_Work required_:
The lines below from the one with "You keep control of what you say yes to." up to and including the one with "rom sources believed" are what you should set down, exactly and without pictures.

[Extracted page text data]
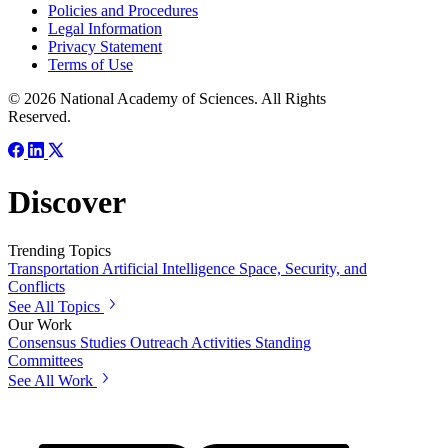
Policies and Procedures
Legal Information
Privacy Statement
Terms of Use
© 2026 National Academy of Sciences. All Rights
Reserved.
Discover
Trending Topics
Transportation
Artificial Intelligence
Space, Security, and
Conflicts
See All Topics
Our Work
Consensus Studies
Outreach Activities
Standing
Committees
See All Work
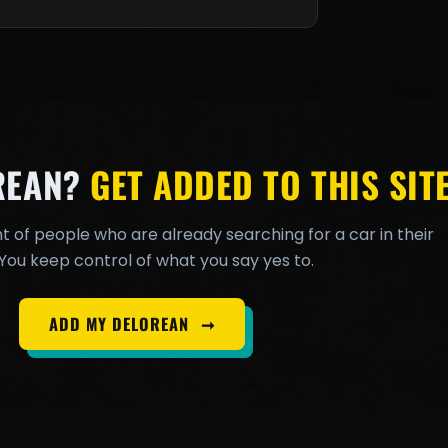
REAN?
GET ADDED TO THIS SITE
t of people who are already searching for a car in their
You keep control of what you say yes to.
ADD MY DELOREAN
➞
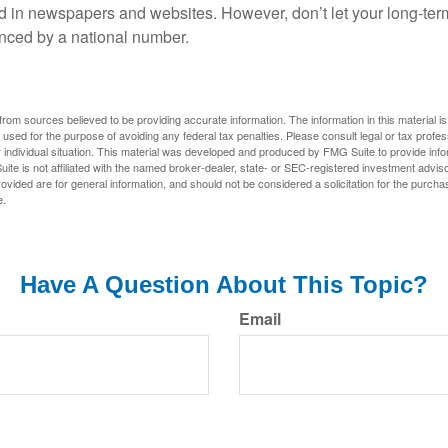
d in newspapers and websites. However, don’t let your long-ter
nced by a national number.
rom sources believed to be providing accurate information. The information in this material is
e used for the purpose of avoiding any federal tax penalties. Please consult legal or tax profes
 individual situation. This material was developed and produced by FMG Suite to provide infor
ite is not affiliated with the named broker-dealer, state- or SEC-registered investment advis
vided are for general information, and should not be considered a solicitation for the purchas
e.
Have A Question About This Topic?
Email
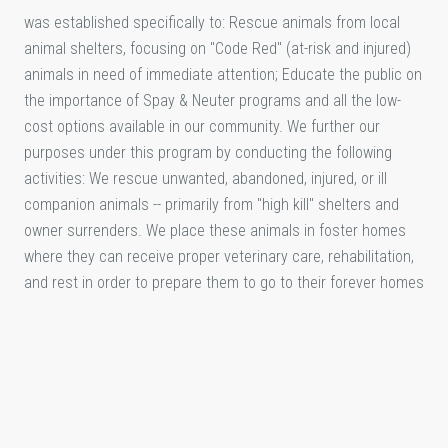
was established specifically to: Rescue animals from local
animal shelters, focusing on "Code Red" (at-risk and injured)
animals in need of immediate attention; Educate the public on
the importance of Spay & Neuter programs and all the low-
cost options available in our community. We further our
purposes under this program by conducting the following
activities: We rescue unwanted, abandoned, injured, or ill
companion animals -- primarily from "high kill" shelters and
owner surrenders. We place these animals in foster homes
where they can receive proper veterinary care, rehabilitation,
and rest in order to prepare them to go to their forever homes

* * *

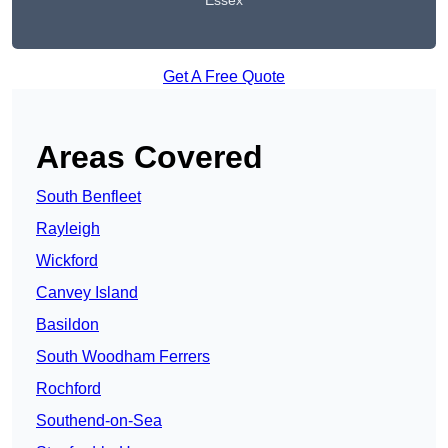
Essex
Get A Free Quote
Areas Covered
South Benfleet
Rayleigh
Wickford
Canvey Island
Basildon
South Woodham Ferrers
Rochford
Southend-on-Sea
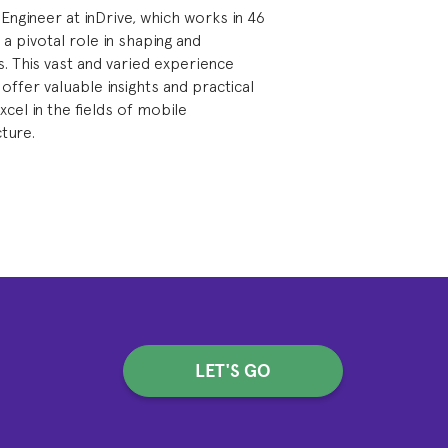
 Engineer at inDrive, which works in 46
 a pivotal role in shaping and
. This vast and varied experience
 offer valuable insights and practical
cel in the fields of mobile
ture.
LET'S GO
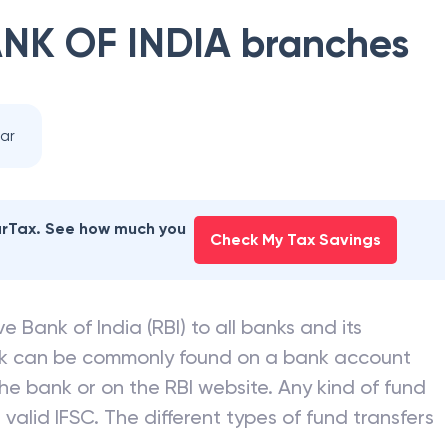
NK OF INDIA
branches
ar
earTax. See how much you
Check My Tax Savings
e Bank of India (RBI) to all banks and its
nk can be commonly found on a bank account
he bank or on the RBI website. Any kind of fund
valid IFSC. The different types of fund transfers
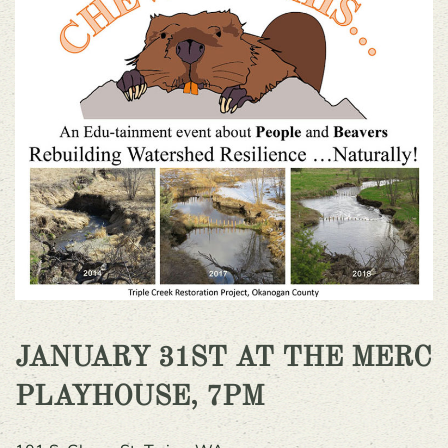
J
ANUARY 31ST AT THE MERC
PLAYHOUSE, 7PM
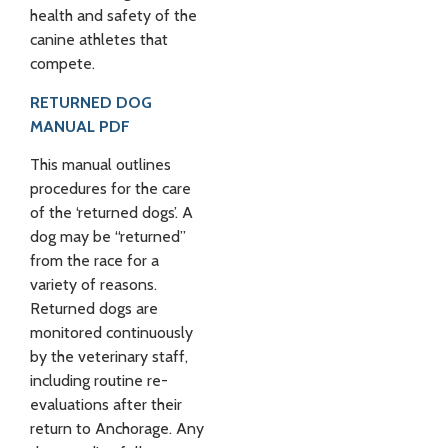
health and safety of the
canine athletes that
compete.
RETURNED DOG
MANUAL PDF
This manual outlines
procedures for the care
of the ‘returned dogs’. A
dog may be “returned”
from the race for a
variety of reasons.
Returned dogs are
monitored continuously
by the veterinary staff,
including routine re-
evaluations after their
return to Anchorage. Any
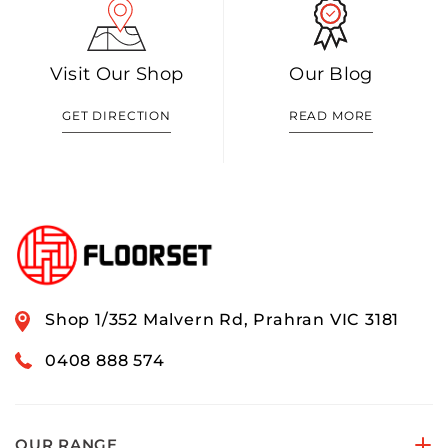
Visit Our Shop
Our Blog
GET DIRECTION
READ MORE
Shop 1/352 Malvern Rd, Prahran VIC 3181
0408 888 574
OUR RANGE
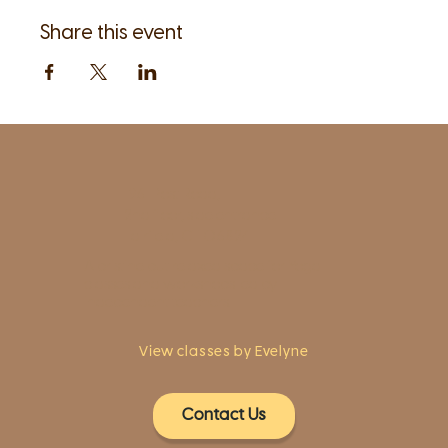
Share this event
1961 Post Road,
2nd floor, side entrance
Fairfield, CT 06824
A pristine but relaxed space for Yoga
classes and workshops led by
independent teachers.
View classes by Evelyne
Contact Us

* * *

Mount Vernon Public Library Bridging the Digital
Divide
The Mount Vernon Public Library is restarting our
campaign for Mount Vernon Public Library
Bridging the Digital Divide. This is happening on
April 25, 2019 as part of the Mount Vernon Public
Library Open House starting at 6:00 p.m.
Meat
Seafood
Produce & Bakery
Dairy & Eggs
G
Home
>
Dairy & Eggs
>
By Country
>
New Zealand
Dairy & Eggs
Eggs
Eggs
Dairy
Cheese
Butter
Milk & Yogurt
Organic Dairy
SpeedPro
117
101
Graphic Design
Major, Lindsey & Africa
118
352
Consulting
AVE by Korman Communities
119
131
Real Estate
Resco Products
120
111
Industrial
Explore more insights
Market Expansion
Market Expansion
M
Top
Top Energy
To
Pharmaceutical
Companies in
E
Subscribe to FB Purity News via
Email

_Exercise result_:
You keep control of what you say yes to.
ADD MY DELOREAN
➞
d in newspapers and websites. However, don’t let your long-ter
nced by a national number.
rom sources believed to be providing accurate information. The information in this material is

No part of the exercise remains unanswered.